Money no longer gets locked in IPOs

When investors apply for Initial Public Offering (IPO), they have to pay money upfront to the registrar/banker with whom the money gets locked for a few weeks, until the IPO price is decided and the shares are allocated. If the number of shares allocated is lesser than applied, the balance money is refunded to the investor. Since the money is locked for a few weeks, the investor loses interest amount he could earn otherwise on that money.

On the other side, bankers get floating interest on investor's money, for those few weeks. Well, to say the least, when money runs into Crores, however small the interest percentage is, the interest amount will be huge.

According to a SEBI statement, the money will now remain in the investor’s bank account till the allotment price and quantity is finalized. This would eliminate the refund process. This would also save money collecting and refunding time and thus will reduce the burden on registrars.
More news here.

At a macro level, the locking of money denies the markets to have the much needed liquidity (money in the hands of people that can be used for trading in stock markets), particularly when they are falling and need money to push it up. Thus, money locked in IPOs has a serious impact on stock markets.

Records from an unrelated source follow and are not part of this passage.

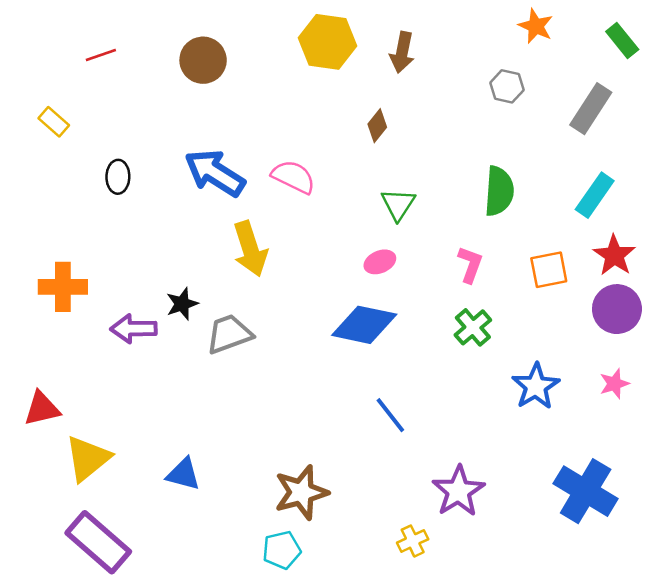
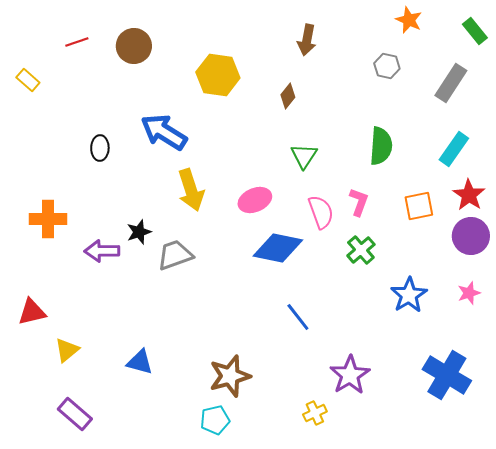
yellow hexagon: (327, 42) -> (218, 75), moved
brown circle: (203, 60) -> (134, 46), moved
yellow rectangle: (54, 122) -> (28, 80), moved
black ellipse: (118, 177) -> (100, 148), moved
pink semicircle: (293, 177) -> (321, 212), moved, turned 44
pink ellipse: (380, 262) -> (255, 200), moved, size x1.4
yellow triangle: (88, 458) -> (67, 350), size x0.7
purple rectangle: (98, 542) -> (75, 414), size x0.7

An example is something that happened in January 2008, when investor money was locked in Reliance Power and Future IPOs. These IPOs were huge and have raked in most of the liquidity from stock markets. When markets fell during that time due to US recession fears and other reasons, investors didn’t have money with them to buy shares (when markets fall, share prices also fall due to which investors buy shares which in turn will pull the market up) and stop the market from falling further. Reason; their money was locked with Reliance and Future IPOs!

The move by the regulator may not solve the liquidity problem during IPO as SEBI is planning to have some arrangements with which money would be locked in the investor's bank account so that there won't be any lack of funds in the investor's account when the IPO allotment comes. But this will atleast give the investors interest income on their money.